Então, fotografo. Talvez para aprisionar um trecho de beleza e aprender com ela a querer mais. Dificilmente os registros serão revistos mais que dez vezes . São tantos!  Olha! Um tucano voando entre as grades de uma gaiola de nuvem! Clico aflita para engaiolar esse momento.  Mas aí, um beija-flor passa raspando pelos meus ouvidos, ah! são dois! E o coração acelera, a respiração em suspenso para eles não fugirem, dedos nervosos tiram a tampa da objetiva.. e, voyeur,  testemunho uma cena íntima, tão rápida que me deixa na dúvida se realmente existiu, mas meu coração sabe do privilégio de estar presente no milagre da criação.

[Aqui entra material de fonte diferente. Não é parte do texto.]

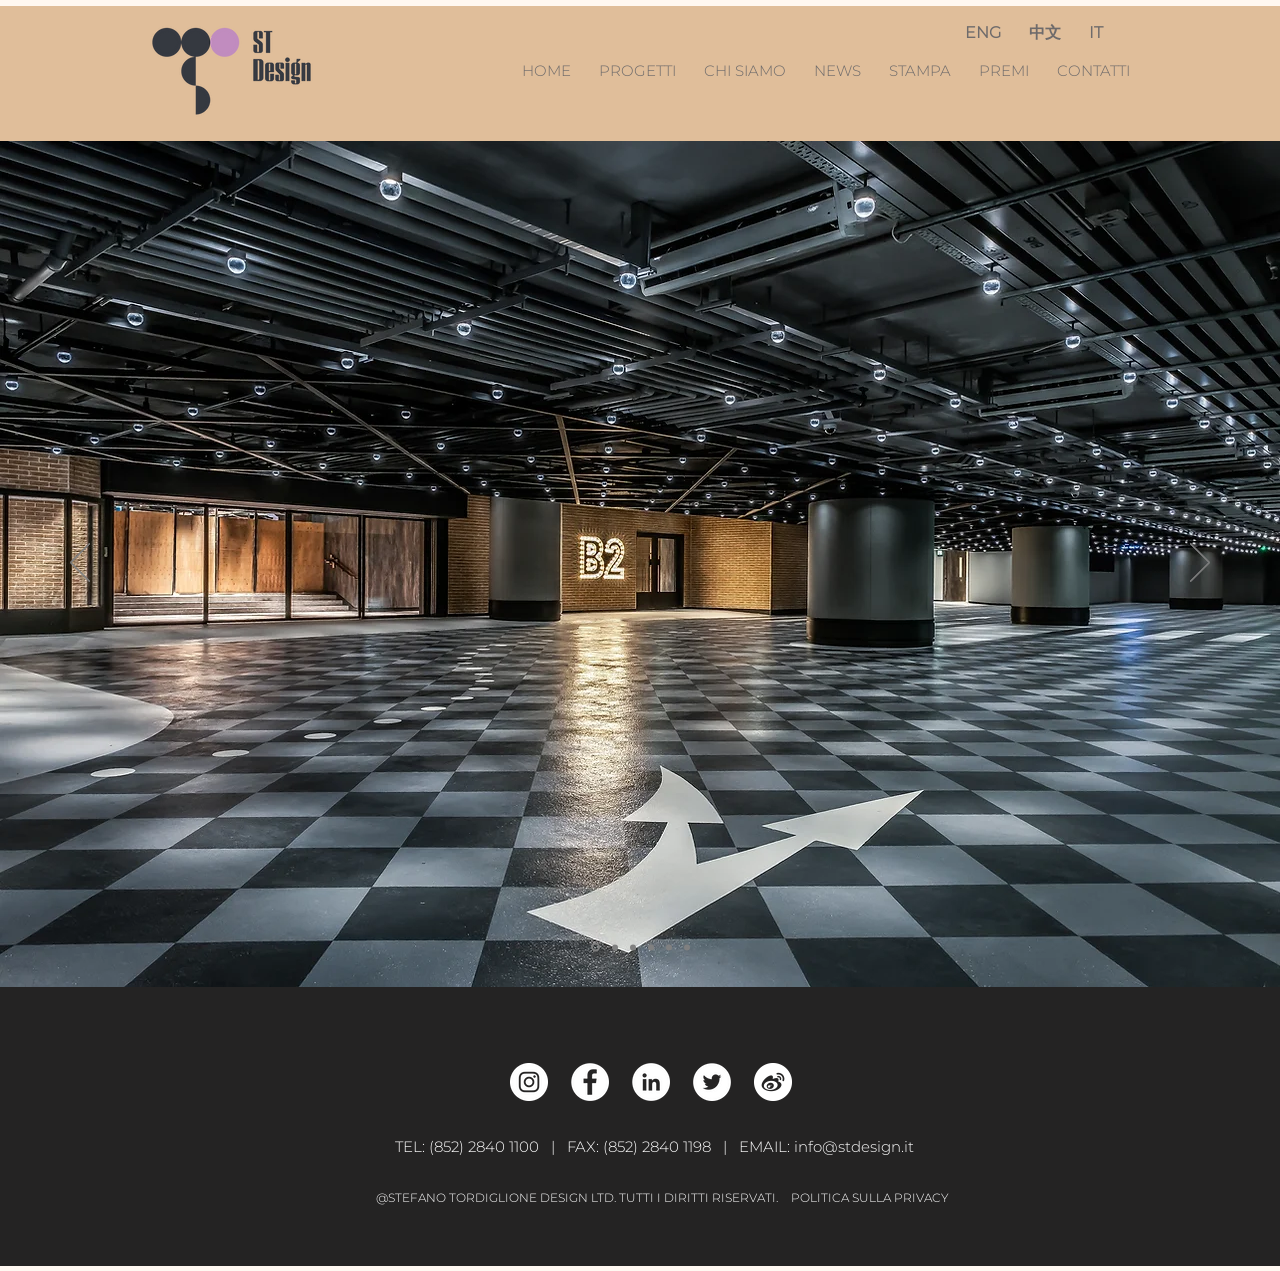 The width and height of the screenshot is (1280, 1271). Describe the element at coordinates (548, 70) in the screenshot. I see `HOME` at that location.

Fotografar torna-se um pouco mais difícil com os olhos embaçados da emoção, enxugo com a ponta da camiseta 5 números acima do meu e continuo nessa caça ao tesouro que nunca me frustra pois moro num caleidoscópio de maravilhas, por todo lado é beleza em movimento.
Tenho preferências: a silhueta, o diminuto e o através.  São eles que me chamam atenção e click! Mais uma foto.  Na amplidão da paisagem se minha pequenez se evidencia, torno-me cúmplice de tudo, seja pedra, aranha , flor, folha rasgada ou passarinho. Entendemo-nos bem, então. Estamos em iguais condições como a formiguinha e a neve, sempre um maior que o outro e assim tudo é igual.

E eles, por sua vez, parecem os biscoitos da Alice com o convite escrito : “fotografe-me”! Obedeço.  Às vezes , minha vista cansada sente que colheu um minuto muito especial de cor e forma. E às vezes ela está certa. Outras, ampliado pela tela do computador,  ó decepção! O passarinho voou! A borboleta fechou as asas! O vento levou, a vista falhou. Mas não zango.Amanhã tem mais.